Each line from the opening of the material through the line holding "Související obsah" needs to be returned exactly, with the pictures left out.

*** Data under study

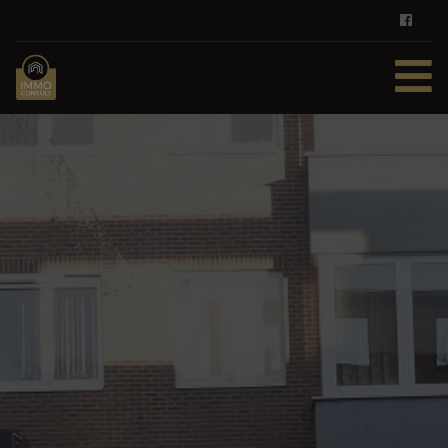
HOME
TE KOOP
TE HUUR
DIENSTEN
ZOEKOPDRACHT
REFERENTIES
CONTACT
GRATIS SCHATTING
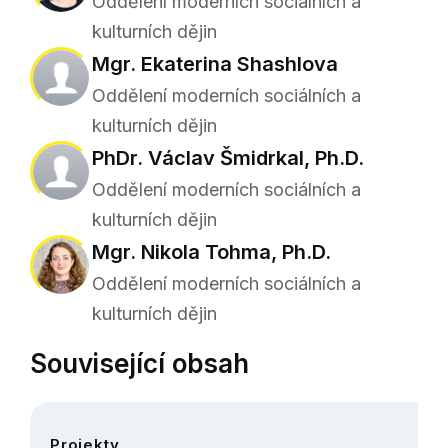
Oddělení moderních sociálních a
kulturních dějin
Mgr. Ekaterina Shashlova
Oddělení moderních sociálních a
kulturních dějin
PhDr. Václav Šmidrkal, Ph.D.
Oddělení moderních sociálních a
kulturních dějin
Mgr. Nikola Tohma, Ph.D.
Oddělení moderních sociálních a
kulturních dějin
Související obsah
Projekty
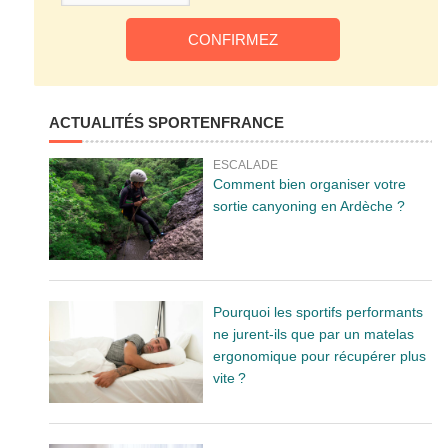
ACTUALITÉS SPORTENFRANCE
ESCALADE
Comment bien organiser votre
sortie canyoning en Ardèche ?
Pourquoi les sportifs performants
ne jurent-ils que par un matelas
ergonomique pour récupérer plus
vite ?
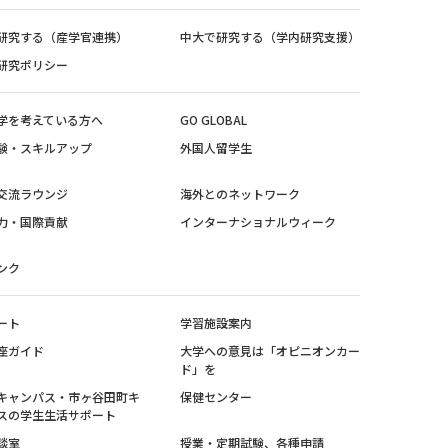
研究する（産学官連携）
中大で研究する（学内研究支援）
研究ポリシー
学を考えている方へ
GO GLOBAL
験・スキルアップ
外国人留学生
交流ラウンジ
海外とのネットワーク
力・国際貢献
インターナショナルウィーク
ンク
ート
学習施設案内
座ガイド
大学への意見は「オピニオンカー
ド」を
キャンパス・市ヶ谷田町キ
保健センター
スの学生生活サポート
談室
授業・定期試験、各種申請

******

Response ::
HOME
TE KOOP
TE HUUR
DIENSTEN
ZOEKOPDRACHT
REFERENTIES
CONTACT
GRATIS SCHATTING
Oddělení moderních sociálních a
kulturních dějin
Mgr. Ekaterina Shashlova
Oddělení moderních sociálních a
kulturních dějin
PhDr. Václav Šmidrkal, Ph.D.
Oddělení moderních sociálních a
kulturních dějin
Mgr. Nikola Tohma, Ph.D.
Oddělení moderních sociálních a
kulturních dějin
Související obsah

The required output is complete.